When you take out a loan for a car, charge something to your credit card, or get a personal line of credit, there is going to be an interest rate that applies to your loan.

A lot of different factors go into what you will be charged, including your own personal credit score. But even those with flawless credit still see a minimum charge that they can't get around. That all goes back to the Federal Funds Rate.

One thing consumers rarely realize is that all of our banks are lending money to each other every night. Banks are legally required to maintain a certain percentage of their deposits in non-interest-bearing accounts at the Federal Reserve to ensure they have enough money to cover any withdrawals that may unexpectedly come up. However, deposits can fluctuate and it's very common for some banks to exceed the requirement on certain days while some fall short. In cases like this, banks actually lend each other money to ensure they meet the minimum balance. It's a bit hard to imagine these multibillion-dollar financial institutions needing to borrow money to tide them over for a bit, but it happens every single night at the Federal Reserve. It's also a nice deal for those with balances above the reserve balance requirement to earn a bit of money with cash that would normally just be sitting there.

The Federal Reserve The Federal Reserve


The exact interest rate the banks will charge each other is a matter of negotiation between them, but the Federal Open Market Committee (FOMC) (the arm of the Federal Reserve that sets monetary policy) meets eight times a year to set a target rate. They evaluate a multitude of economic indicators including unemployment, inflation, and consumer confidence to decide the best rate to keep the country in business. The weighted average of all interest rates across these interbank loans is the effective federal funds rate.

This rate has a huge impact on the economy overall as well as your personal finances. The federal funds rate is essentially the cheapest money available to a bank and that feeds into all of the other loans they make. Banks will add a slight upcharge to the rate set by the Fed to determine what is the lowest interest that they will announce for their most creditworthy customers, also known as the prime rate. If you have a variable interest rate loan (very common with credit cards and some student loans), it's likely that the interest rate you pay is a set percentage on top of that prime rate that your lender is paying. That's why in times of low interest rates (it was set at 0% during the Great Recession), a lot of borrowers should go for fixed interest rate loans that won't increase. However, if the federal funds rate was relatively high (it went up to 20% in the early 1980's), a variable interest rate loan may be a better decision as you would be charged less interest should the rate drop without the need to refinance.

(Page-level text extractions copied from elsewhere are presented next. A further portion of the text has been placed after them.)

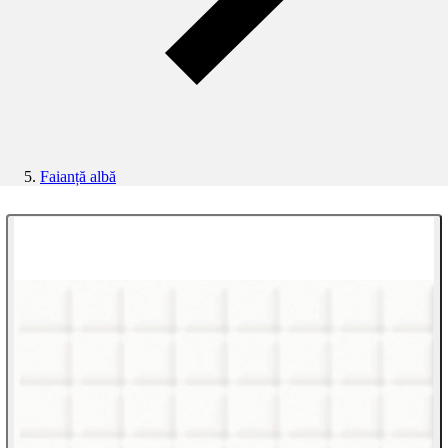
Faianță albă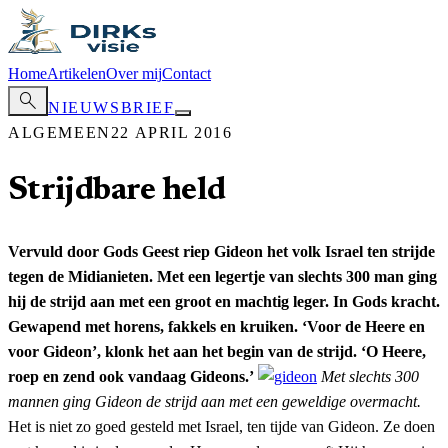
Home
Artikelen
Over mij
Contact
search
NIEUWSBRIEF
ALGEMEEN
22 APRIL 2016
Strijdbare held
Vervuld door Gods Geest riep Gideon het volk Israel ten strijde
tegen de Midianieten. Met een legertje van slechts 300 man ging
hij de strijd aan met een groot en machtig leger. In Gods kracht.
Gewapend met horens, fakkels en kruiken. ‘Voor de Heere en
voor Gideon’, klonk het aan het begin van de strijd. ‘O Heere,
roep en zend ook vandaag Gideons.’
Met slechts 300
mannen ging Gideon de strijd aan met een geweldige overmacht.
Het is niet zo goed gesteld met Israel, ten tijde van Gideon. Ze doen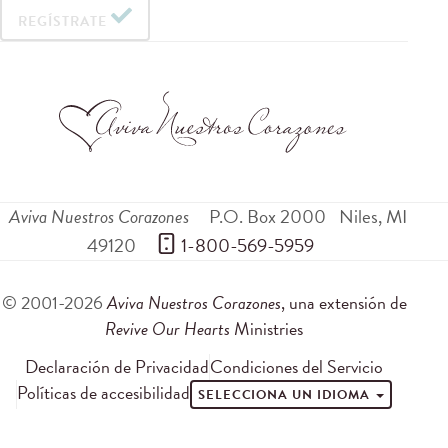
REGÍSTRATE
Aviva Nuestros Corazones
P.O. Box 2000
Niles
,
MI
49120
 1-800-569-5959
© 2001-2026
Aviva Nuestros Corazones
, una extensión de
Revive Our Hearts
Ministries
Declaración de Privacidad
Condiciones del Servicio
Políticas de accesibilidad
SELECCIONA UN IDIOMA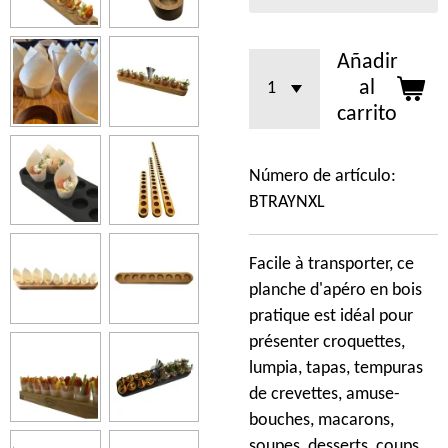
Añadir
al
carrito
Número de artículo:
BTRAYNXL
Facile à transporter, ce
planche d'apéro en bois
pratique est idéal pour
présenter croquettes,
lumpia, tapas, tempuras
de crevettes, amuse-
bouches, macarons,
soupes, desserts, coups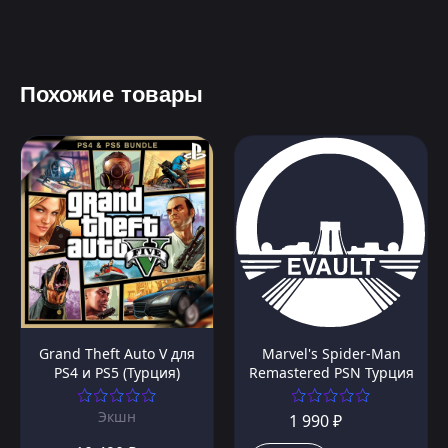
Похожие товары
Grand Theft Auto V для
Marvel's Spider-Man
PS4 и PS5 (Турция)
Remastered PSN Турция
Экшн
1 990 ₽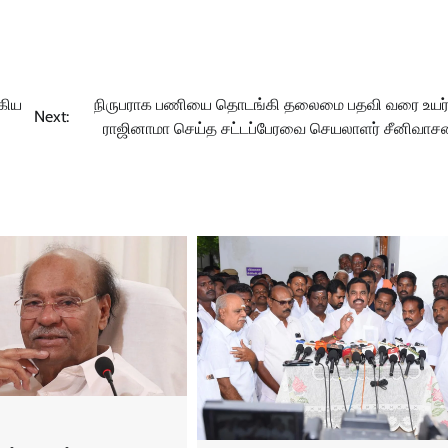
கிய
நிருபராக பணியை தொடங்கி தலைமை பதவி வரை உயர்ந
Next:
ராஜினாமா செய்த சட்டப்பேரவை செயலாளர் சீனிவாசன்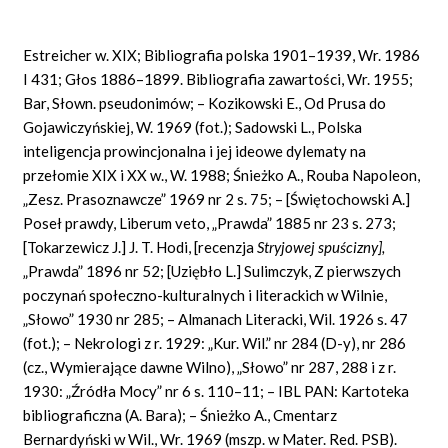
Estreicher w. XIX; Bibliografia polska 1901–1939, Wr. 1986
I 431; Głos 1886–1899. Bibliografia zawartości, Wr. 1955;
Bar, Słown. pseudonimów; – Kozikowski E., Od Prusa do
Gojawiczyńskiej, W. 1969 (fot.); Sadowski L., Polska
inteligencja prowincjonalna i jej ideowe dylematy na
przełomie XIX i XX w., W. 1988; Śnieżko A., Rouba Napoleon,
„Zesz. Prasoznawcze” 1969 nr 2 s. 75; – [Świętochowski A.]
Poseł prawdy, Liberum veto, „Prawda” 1885 nr 23 s. 273;
[Tokarzewicz J.] J. T. Hodi, [recenzja
Stryjowej spuścizny],
„Prawda” 1896 nr 52; [Uziębło L.] Sulimczyk, Z pierwszych
poczynań społeczno-kulturalnych i literackich w Wilnie,
„Słowo” 1930 nr 285; – Almanach Literacki, Wil. 1926 s. 47
(fot.); – Nekrologi z r. 1929: „Kur. Wil.” nr 284 (D-y), nr 286
(cz., Wymierające dawne Wilno), „Słowo” nr 287, 288 i z r.
1930: „Źródła Mocy” nr 6 s. 110–11; – IBL PAN: Kartoteka
bibliograficzna (A. Bara); – Śnieżko A., Cmentarz
Bernardyński w Wil., Wr. 1969 (mszp. w Mater. Red. PSB).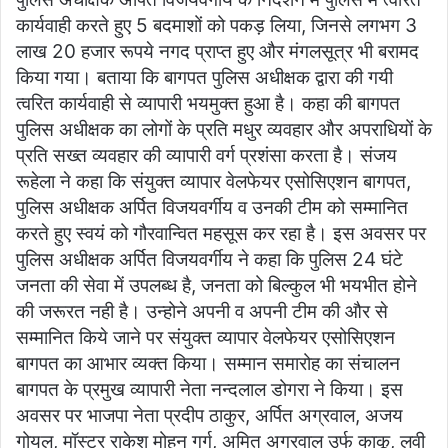
कार्यवाही करते हुए 5 बदमाशों को पकड़ लिया, जिनसे लगभग 3
लाख 20 हजार रूपये नगद प्राप्त हुए और मंगलसूत्र भी बरामद
किया गया। बताया कि बागपत पुलिस अधीक्षक द्वारा की गयी
त्वरित कार्यवाही से व्यापारी भयमुक्त हुआ है। कहा की बागपत
पुलिस अधीक्षक का लोगों के प्रति मधुर व्यवहार और अपराधियों के
प्रति सख्त व्यवहार की व्यापारी वर्ग प्रशंसा करता है। संजय
रूहेला ने कहा कि संयुक्त व्यापार वेलफेयर एसोसिएशन बागपत,
पुलिस अधीक्षक अर्पित विजयवर्गीय व उनकी टीम को सम्मानित
करते हुए स्वयं को गौरवान्वित महसूस कर रहा है। इस अवसर पर
पुलिस अधीक्षक अर्पित विजयवर्गीय ने कहा कि पुलिस 24 घंटे
जनता की सेवा में उपलब्ध है, जनता को बिल्कुल भी भयभीत होने
की जरूरत नही है। उन्होने अपनी व अपनी टीम की और से
सम्मानित किये जाने पर संयुक्त व्यापार वेलफेयर एसोसिएशन
बागपत का आभार व्यक्त किया। सम्मान समारोह का संचालन
बागपत के प्रमुख व्यापारी नेता नन्दलाल डोगरा ने किया। इस
अवसर पर भाजपा नेता प्रदीप ठाकुर, अर्पित अग्रवाल, अजय
गोयल, मॉस्टर राकेश मोहन गर्ग, अमित अग्रवाल उर्फ काकू, लवी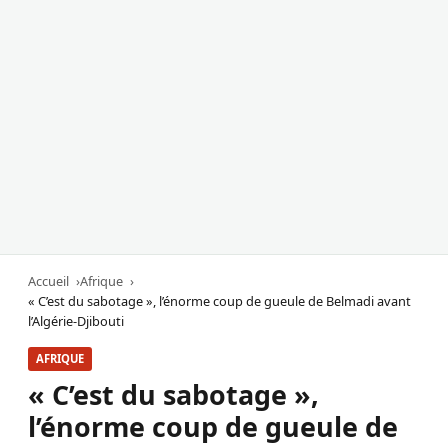
Accueil
Afrique
« C’est du sabotage », l’énorme coup de gueule de Belmadi avant
l’Algérie-Djibouti
AFRIQUE
« C’est du sabotage »,
l’énorme coup de gueule de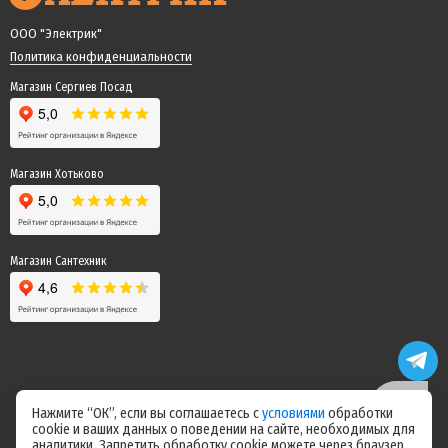
ООО "Электрик"
Политика конфиденциальности
Магазин Сергиев Посад
Магазин Хотьково
Магазин Сантехник
Нажмите “ОК”, если вы соглашаетесь с
условиями
обработки
cookie и ваших данных о поведении на сайте, необходимых для
Цены на сайте не являются офертой! Актуальные цены уточняйте у
аналитики. Запретить обработку cookie можете через браузер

The federal funds rate also has a major impact on your investment portfolio. The stock market reacts very strongly to any changes in interest rates from the Federal Reserve, as a lower rate makes it cheaper for companies to borrow and reinvest while a higher rate may restrict capital and slow short-term growth. If you have a significant portion of your investments in equities, a small change in the federal funds rate can have a large impact on your net worth.